» **Task statement**:
Please look for the string "antkaklis" below and report every line in which it occurs.

Supplied records START

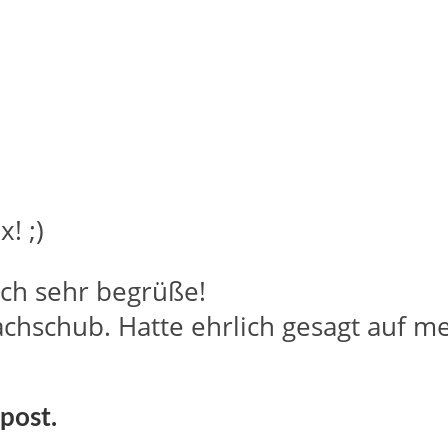
! ;)
 ich sehr begrüße!
achschub. Hatte ehrlich gesagt auf me
 post.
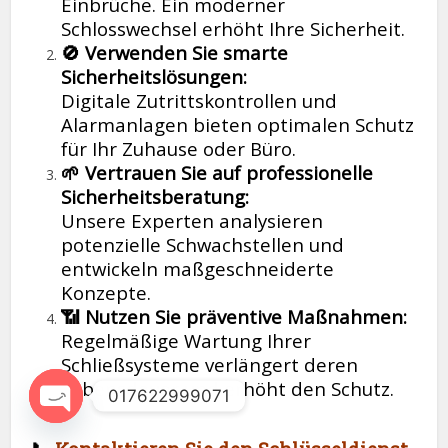
Einbrüche. Ein moderner
Schlosswechsel erhöht Ihre Sicherheit.
🚫 Verwenden Sie smarte
Sicherheitslösungen:
Digitale Zutrittskontrollen und
Alarmanlagen bieten optimalen Schutz
für Ihr Zuhause oder Büro.
🌱 Vertrauen Sie auf professionelle
Sicherheitsberatung:
Unsere Experten analysieren
potenzielle Schwachstellen und
entwickeln maßgeschneiderte
Konzepte.
📶 Nutzen Sie präventive Maßnahmen:
Regelmäßige Wartung Ihrer
Schließsysteme verlängert deren
Lebensdauer und erhöht den Schutz.
017622999071
Open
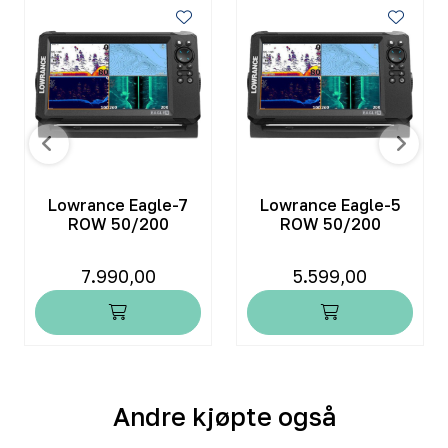
Lowrance Eagle-7
Lowrance Eagle-5
ROW 50/200
ROW 50/200
7.990,00
5.599,00
Andre kjøpte også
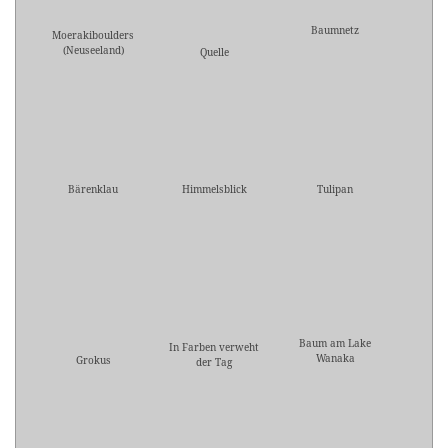
Baumnetz
Moerakiboulders
(Neuseeland)
Quelle
Bärenklau
Himmelsblick
Tulipan
Baum am Lake
In Farben verweht
Wanaka
Grokus
der Tag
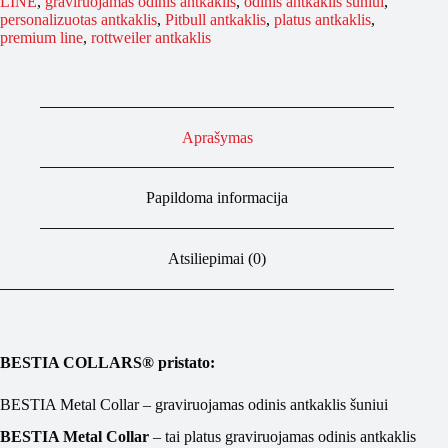
LINE
,
graviruojamas odinis antkaklis
,
odinis antkaklis šuniui
,
antkaklis
personalizuotas antkaklis
,
Pitbull antkaklis
,
platus antkaklis
,
premium line
,
rottweiler antkaklis
Aprašymas
Papildoma informacija
Atsiliepimai (0)
BESTIA COLLARS® pristato:
BESTIA Metal Collar – graviruojamas odinis antkaklis šuniui
BESTIA Metal Collar
– tai platus graviruojamas odinis antkaklis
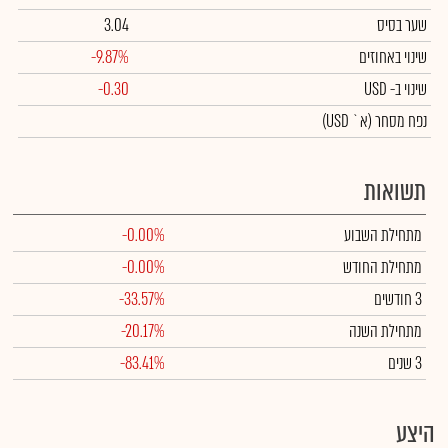
שער בסיס
3.04
שינוי באחוזים
-9.87%
שינוי
ב- USD
-0.30
נפח מסחר
(א` USD)
תשואות
מתחילת השבוע
-0.00%
מתחילת החודש
-0.00%
3 חודשים
-33.57%
מתחילת השנה
-20.17%
3 שנים
-83.41%
היצע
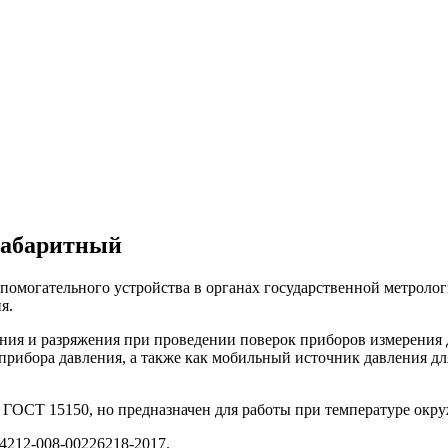
габаритный
спомогательного устройства в органах государственной метрол
я.
ния и разряжения при проведении поверок приборов измерения 
о прибора давления, а также как мобильный источник давления 
ГОСТ 15150, но предназначен для работы при температуре окру
4212-008-00226218-2017.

Supplied records END

» **Response to this exercise**:
graviruojamas odinis antkaklis
odinis antkaklis šuniui
antkaklis
personalizuotas antkaklis
Pitbull antkaklis
platus antkaklis
rottweiler antkaklis
BESTIA Metal Collar – graviruojamas odinis antkaklis šuniui
– tai platus graviruojamas odinis antkaklis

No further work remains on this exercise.